The Queen gasped. She was certain her conversations about having children with the King were private. The boy should not have known about them. In addition, she was old enough that for the boy to even suggest it was unnatural.

“Who are you and what do you know of such things?” She asked.

“I am only a messenger, yer majesty.”

“A messenger of whom?”

“Someone aware of your distress. He has been eager to help you for some time, only, you weren’t looking until now.”

“Tell me child, who is this someone?”



“There is little time, yer majesty. You must know that eating this bread comes at a cost.”

“If it truly does as you say, then I shall pay any price. I have more than you can make in ten lifetimes.”

“You may, but neither riches nor possessions are asked of you.

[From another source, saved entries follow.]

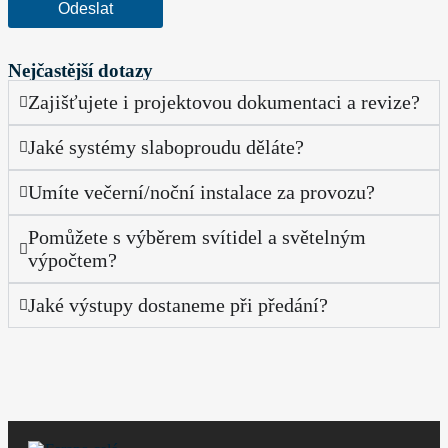
Nejčastější dotazy
Zajišťujete i projektovou dokumentaci a revize?
Jaké systémy slaboproudu děláte?
Umíte večerní/noční instalace za provozu?
Pomůžete s výběrem svítidel a světelným
výpočtem?
Jaké výstupy dostaneme při předání?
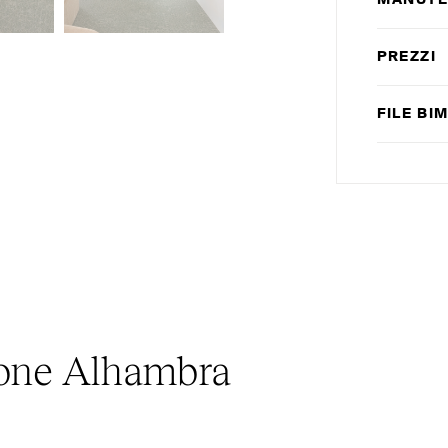
MANUTE
PREZZI
FILE
BI
zione Alhambra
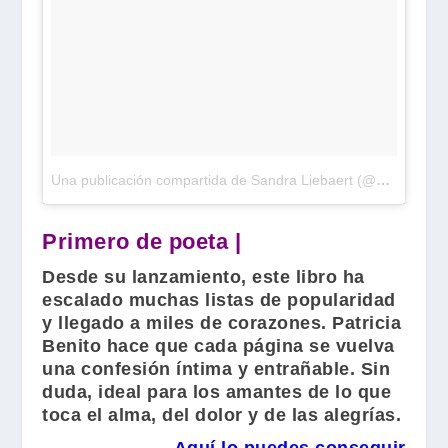
Una publicación compartida de Sandra Liebaert (@sandraliebaert)
Primero de poeta |
Desde su lanzamiento, este libro ha
escalado muchas listas de popularidad
y llegado a miles de corazones.
Patricia
Benito
hace que cada página se vuelva
una confesión íntima y entrañable. Sin
duda, ideal para los amantes de lo que
toca el alma, del dolor y de las alegrías.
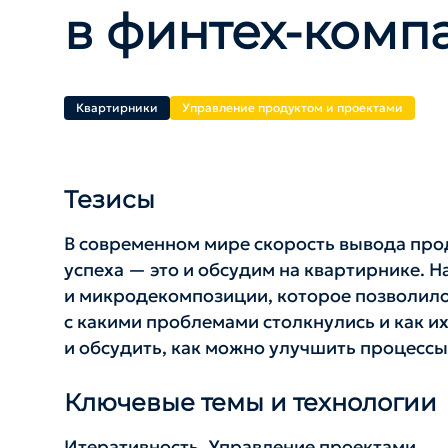
в финтех-комп
Квартирники
Управление продуктом и проектами
Тезисы
В современном мире скорость вывода пр
успеха — это и обсудим на квартирнике. 
и микродекомпозиции, которое позволило 
с какими проблемами столкнулись и как и
и обсудить, как можно улучшить процессы
Ключевые темы и технологии
Итеративность, Управление проектами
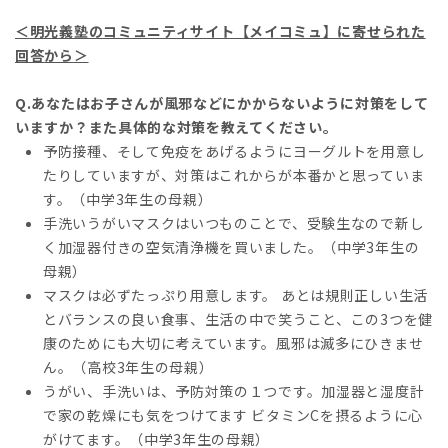
＜
明光義塾のコミュニティサイト【メイコミュ】に寄せられた
回答から
＞
Q.あなたはお子さんが風邪などにかからないように対策をして
いますか？また具体的な対策を教えてください。
予防接種、そして免疫をあげるようにヨーグルトを用意し
たりしていますが、対策はこれからが本番かと思っていま
す。（中学3年生の母親）
手洗いうがいマスクはいつものことで、受験生なので新し
く加湿器付きの空気清浄機を買いました。（中学3年生の
母親）
マスクは必ずたっぷり用意します。 あとは規則正しい生活
とバランスの良い食事、生活の中で笑うこと、この3つを健
康のためにも大切に考えています。風邪は滅多にひきませ
ん。（高校3年生の母親）
うがい、手洗いは、予防対策の１つです。加湿器と湿度計
で家の乾燥にも気をつけてます ビタミンCを摂るように心
がけてます。（中学3年生の母親）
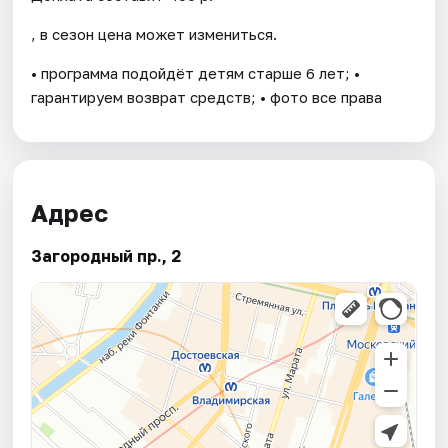
, в сезон цена может измениться.
• программа подойдёт детям старше 6 лет; •
гарантируем возврат средств; • фото все права
Адрес
Загородный пр., 2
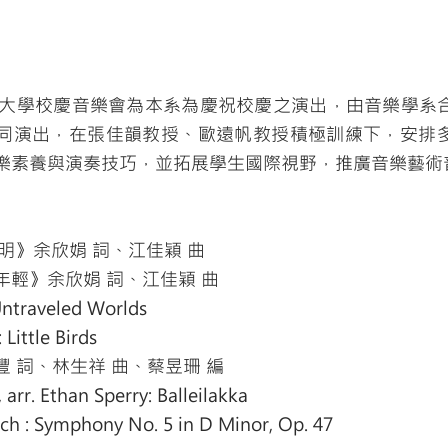
市立大學校慶音樂會為本系為慶祝校慶之演出，由音樂學系
同演出，在張佳韻教授、歐遠帆教授積極訓練下，安排
樂素養與演奏技巧，並拓展學生國際視野，推廣音樂藝術
明》余欣娟 詞、江佳穎 曲
年輕》余欣娟 詞、江佳穎 曲
Untraveled Worlds
 Little Birds
 詞、林生祥 曲、蔡昱珊 編
 arr. Ethan Sperry: Balleilakka
ch : Symphony No. 5 in D Minor, Op. 47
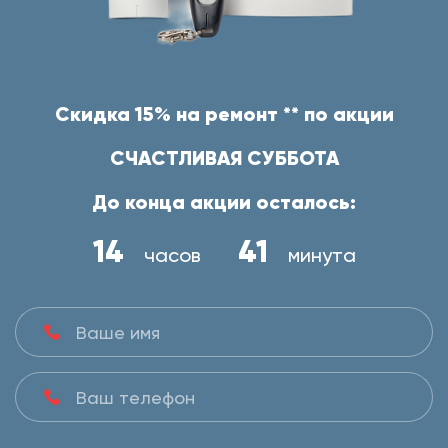
Скидка 15% на ремонт ** по акции
СЧАСТЛИВАЯ СУББОТА
До конца акции осталось:
14
41
часов
минута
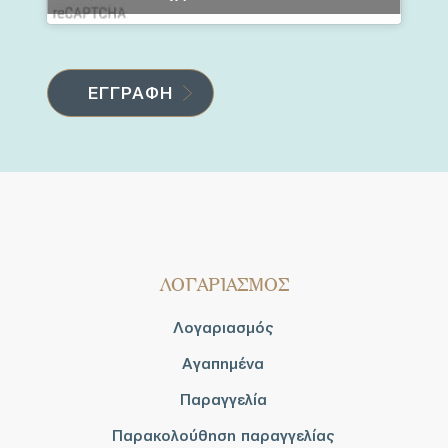
ΛΟΓΑΡΙΑΣΜΟΣ
Λογαριασμός
Αγαπημένα
Παραγγελία
Παρακολούθηση παραγγελίας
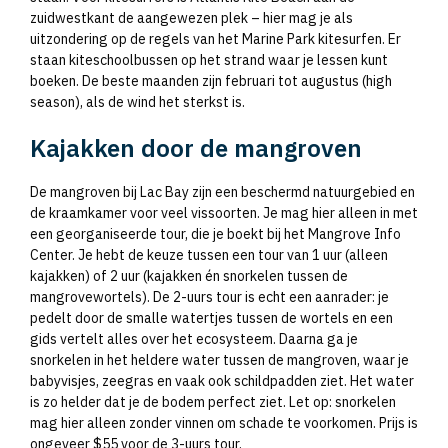
zuidwestkant de aangewezen plek – hier mag je als
uitzondering op de regels van het Marine Park kitesurfen. Er
staan kiteschoolbussen op het strand waar je lessen kunt
boeken. De beste maanden zijn februari tot augustus (high
season), als de wind het sterkst is.
Kajakken door de mangroven
De mangroven bij Lac Bay zijn een beschermd natuurgebied en
de kraamkamer voor veel vissoorten. Je mag hier alleen in met
een georganiseerde tour, die je boekt bij het Mangrove Info
Center. Je hebt de keuze tussen een tour van 1 uur (alleen
kajakken) of 2 uur (kajakken én snorkelen tussen de
mangrovewortels). De 2-uurs tour is echt een aanrader: je
pedelt door de smalle watertjes tussen de wortels en een
gids vertelt alles over het ecosysteem. Daarna ga je
snorkelen in het heldere water tussen de mangroven, waar je
babyvisjes, zeegras en vaak ook schildpadden ziet. Het water
is zo helder dat je de bodem perfect ziet. Let op: snorkelen
mag hier alleen zonder vinnen om schade te voorkomen. Prijs is
ongeveer $55 voor de 3-uurs tour.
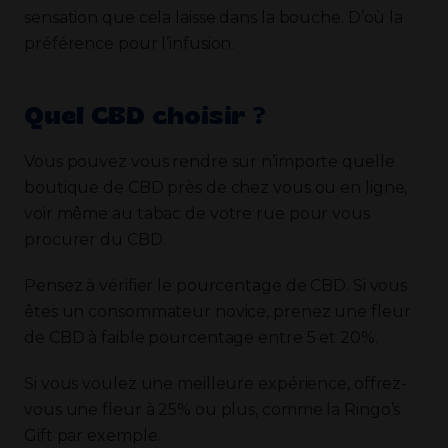
sensation que cela laisse dans la bouche. D’où la
préférence pour l’infusion.
Quel CBD choisir ?
Vous pouvez vous rendre sur n’importe quelle
boutique de CBD près de chez vous ou en ligne,
voir même au tabac de votre rue pour vous
procurer du CBD.
Pensez à vérifier le pourcentage de CBD. Si vous
êtes un consommateur novice, prenez une fleur
de CBD à faible pourcentage entre 5 et 20%.
Si vous voulez une meilleure expérience, offrez-
vous une fleur à 25% ou plus, comme la Ringo’s
Gift par exemple.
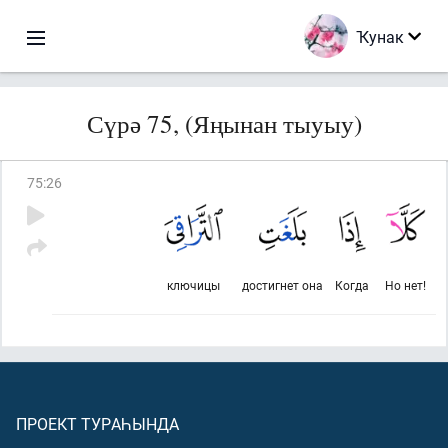
Ҡунак
Сүрә 75, (Яңынан тыуыу)
75
:
26
ключицы
достигнет она
Когда
Но нет!
ПРОЕКТ ТУРАҺЫНДА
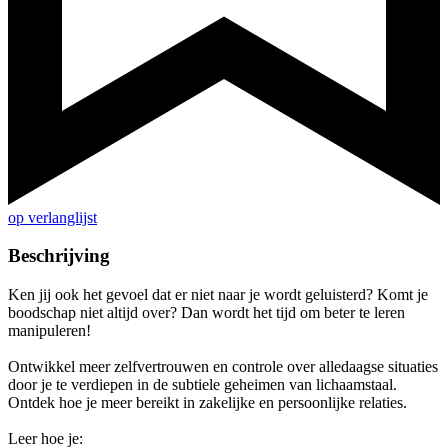
op verlanglijst
Beschrijving
Ken jij ook het gevoel dat er niet naar je wordt geluisterd? Komt je
boodschap niet altijd over? Dan wordt het tijd om beter te leren
manipuleren!
Ontwikkel meer zelfvertrouwen en controle over alledaagse situaties
door je te verdiepen in de subtiele geheimen van lichaamstaal.
Ontdek hoe je meer bereikt in zakelijke en persoonlijke relaties.
Leer hoe je:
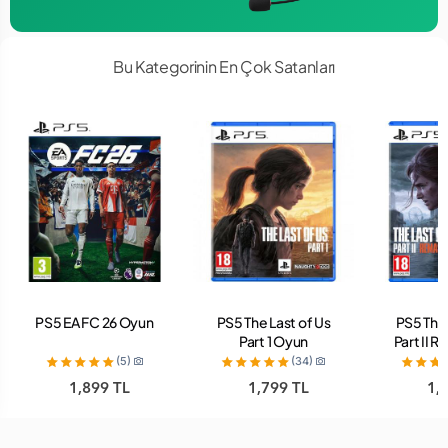
Bu Kategorinin En Çok Satanları
PS5 EA FC 26 Oyun
PS5 The Last of Us
PS5 The 
Part 1 Oyun
Part II 
O
(5)
(34)
1,899 TL
1,799 TL
1,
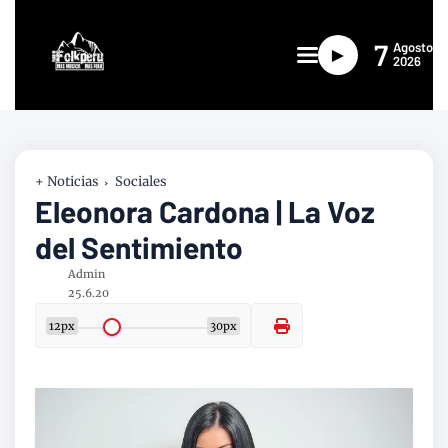
7
Agosto
►
2026
+ Noticias
Sociales
Eleonora Cardona | La Voz
del Sentimiento
Admin
25.6.20
12px
30px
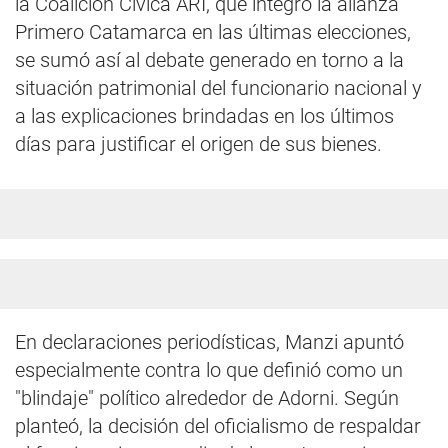
la Coalición Cívica ARI, que integró la alianza
Primero Catamarca en las últimas elecciones,
se sumó así al debate generado en torno a la
situación patrimonial del funcionario nacional y
a las explicaciones brindadas en los últimos
días para justificar el origen de sus bienes.
En declaraciones periodísticas, Manzi apuntó
especialmente contra lo que definió como un
"blindaje" político alrededor de Adorni. Según
planteó, la decisión del oficialismo de respaldar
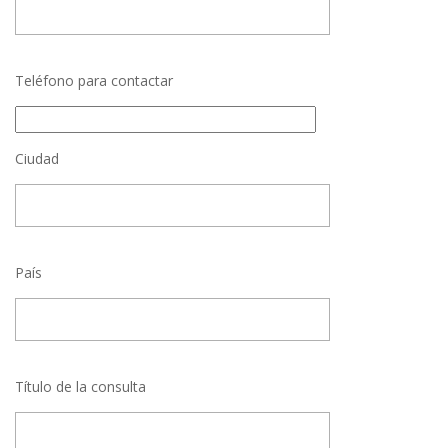
Teléfono para contactar
Ciudad
País
Título de la consulta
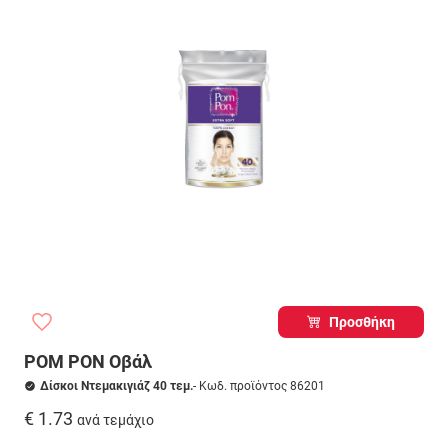
Προσθήκη
POM PON Οβάλ
Δίσκοι Ντεμακιγιάζ 40 τεμ.
- Κωδ. προϊόντος 86201
€ 1.73
ανά τεμάχιο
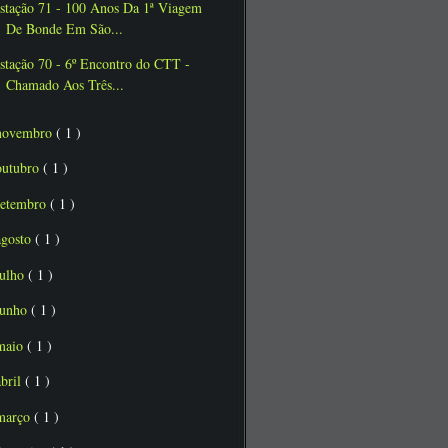
stação 71 - 100 Anos Da 1ª Viagem
De Bonde Em São...
stação 70 - 6º Encontro do CTT -
Chamado Aos Três...
novembro
( 1 )
outubro
( 1 )
setembro
( 1 )
agosto
( 1 )
julho
( 1 )
junho
( 1 )
maio
( 1 )
abril
( 1 )
março
( 1 )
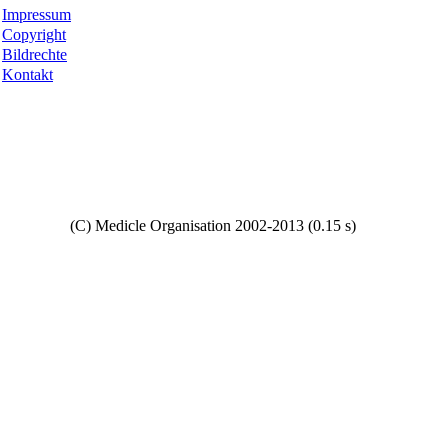
Impressum
Copyright
Bildrechte
Kontakt
Copyright
(C) Medicle Organisation 2002-2013 (0.15 s)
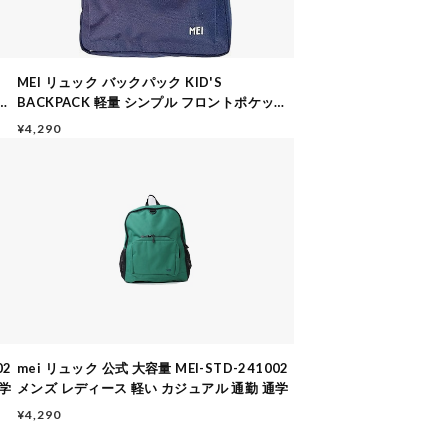
MEI リュック バックパック KID'S
ト
BACKPACK 軽量 シンプル フロントポケット
9.5L STD261002 NAVY
¥4,290
02
mei リュック 公式 大容量 MEI-STD-241002
通学
メンズ レディース 軽い カジュアル 通勤 通学
¥4,290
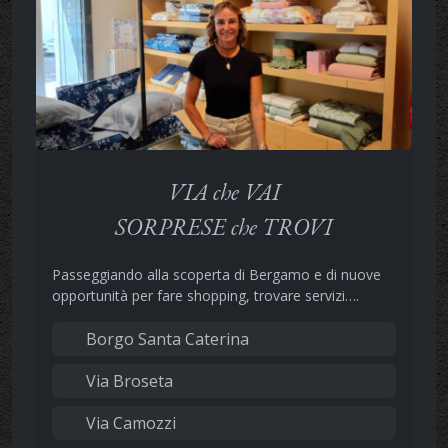
VIA che VAI
SORPRESE che TROVI
Passeggiando alla scoperta di Bergamo e di nuove
opportunità per fare shopping, trovare servizi….
Borgo Santa Caterina
Via Broseta
Via Camozzi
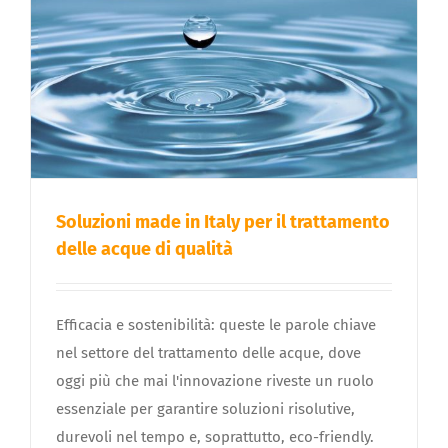
Soluzioni made in Italy per il trattamento
delle acque di qualità
Efficacia e sostenibilità: queste le parole chiave
nel settore del trattamento delle acque, dove
oggi più che mai l'innovazione riveste un ruolo
essenziale per garantire soluzioni risolutive,
durevoli nel tempo e, soprattutto, eco-friendly.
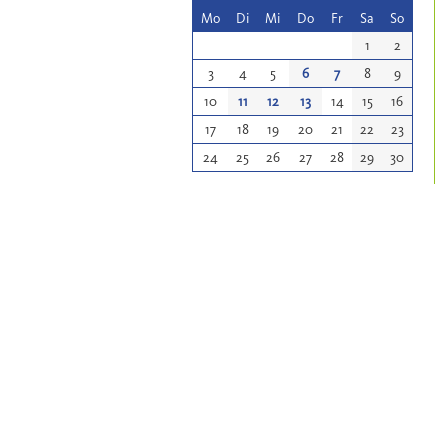
Mo
Di
Mi
Do
Fr
Sa
So
1
2
3
4
5
6
7
8
9
10
11
12
13
14
15
16
17
18
19
20
21
22
23
24
25
26
27
28
29
30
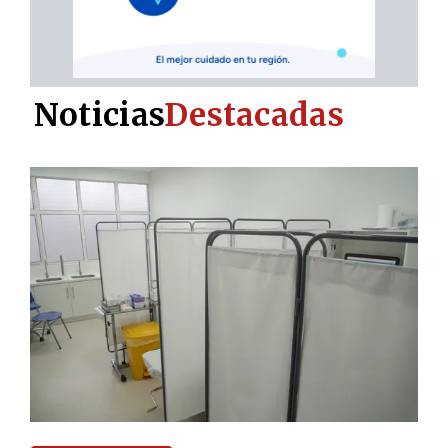
Noticias
Destacadas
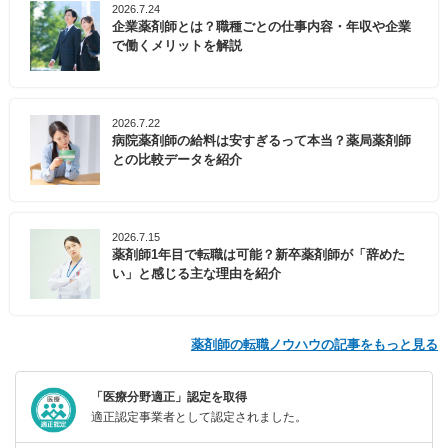
2026.7.24
企業薬剤師とは？職種ごとの仕事内容・年収や企業
で働くメリットを解説
2026.7.22
病院薬剤師の給料は安すぎるって本当？薬局薬剤師
との比較データを紹介
2026.7.15
薬剤師1年目で転職は可能？新卒薬剤師が「辞めた
い」と感じる主な理由を紹介
薬剤師の転職ノウハウの記事をもっと見る
「医療分野適正」認定を取得
適正認定事業者として認定されました。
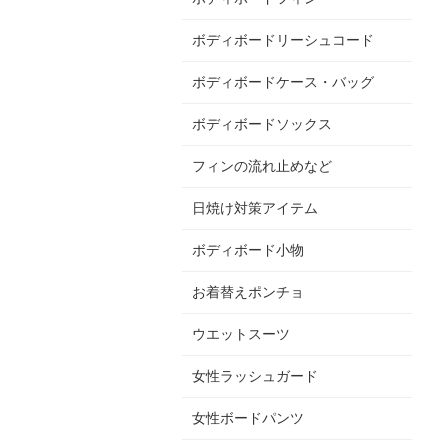
ボディボードリーシュコード
ボディボードケース・バッグ
ボディボードソックス
フィンの流れ止めなど
日焼け対策アイテム
ボディボード小物
お着替えポンチョ
ウエットスーツ
女性ラッシュガード
女性ボードパンツ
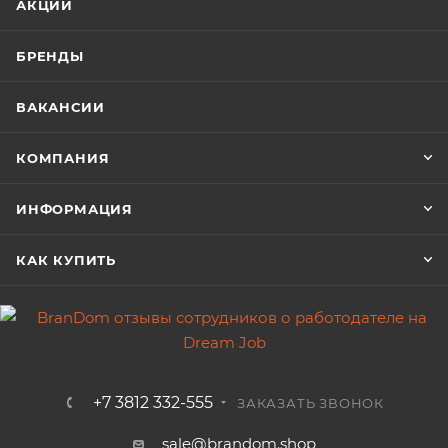
АКЦИИ
БРЕНДЫ
ВАКАНСИИ
КОМПАНИЯ
ИНФОРМАЦИЯ
КАК КУПИТЬ
+7 3812 332-555
ЗАКАЗАТЬ ЗВОНОК
sale@brandom.shop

It is your very life.”

“How do you mean child?”

“It will be as you vowed, ‘death will be put aside, if only for a moment,’ so that you may have your child. However, you will not raise it nor see it grow. The agony of childbirth will be too much for your body and you will be your end, but not before holding your child.”

The Queen did not have much time to consider what she heard. The child continued,

“If you refuse, you will live a much longer life, but you will never have a child. If you take this bread, you must eat it tonight, for tonight your husband will lay down with you for he knows your body has passed its childbearing age. In fact, your womb has been shut for some time because of the poisons he has secretly been giving you.”

The boy quickly handed the bread to the Queen and before she could respond, he ran into the forest.

Back in her bedroom, the Queen stared at the bread and considered the cost of eating it. She considered her life and the life of her unborn child.

“Who would raise it? Who would love it? Surely, not the King. He will neglect it; maybe even put it to death. How long of a life would my child even have? Perhaps my child is meant for something great? But what? How do I choose? Do I risk the child facing the dangers of this world? Would this only be the result of my own selfish desires? Or, do I let this little miracle live a life it is possibly destined for?”

Many such questions continued to run through the Queen’s thoughts. She was finally able to make her decision, however, when she envisioned holding her baby. She saw a child with her mother’s eyes, with her face.

She envisioned this child growing up, taking its first steps, playing with other children. Boy or girl, it did not matter to her. She could hear the sound of her own flesh and blood, a child she had dreamed about for countless nights, and knew it would be enough. She could see a warm embrace followed by a kiss. She took the bread and ate it.

She immediately felt overwhelmed with a sense of joy and began to praise Hope and whispered many times,
“Thank you.”

That night, as the child foretold, the King lay down with his Queen. Death could not come too soon for her as she had eagerly awaited the birth of her child.